─── STORED DATA ───

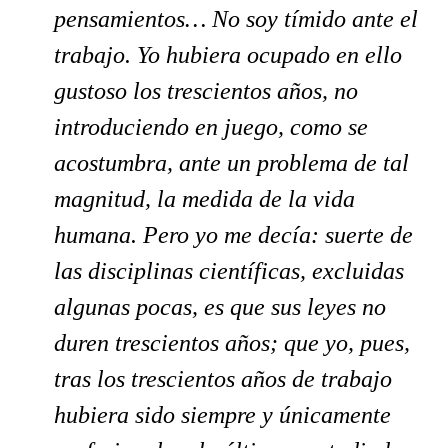
pensamientos… No soy tímido ante el
trabajo. Yo hubiera ocupado en ello
gustoso los trescientos años, no
introduciendo en juego, como se
acostumbra, ante un problema de tal
magnitud, la medida de la vida
humana. Pero yo me decía: suerte de
las disciplinas científicas, excluidas
algunas pocas, es que sus leyes no
duren trescientos años; que yo, pues,
tras los trescientos años de trabajo
hubiera sido siempre y únicamente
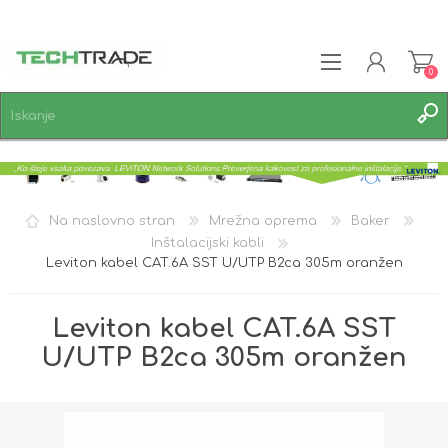
0
REGISTRACIJA
PRIJAVA
SEZNAM ŽELJA
0
Na naslovno stran
Mrežna oprema
Baker
Inštalacijski kabli
Leviton kabel CAT.6A SST U/UTP B2ca 305m oranžen
Leviton kabel CAT.6A SST
U/UTP B2ca 305m oranžen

───

### [ASSIGNMENT]
Go over the records above and tally each line that includes "ante". Give the total by itself.

### [FINISHED TASK]
2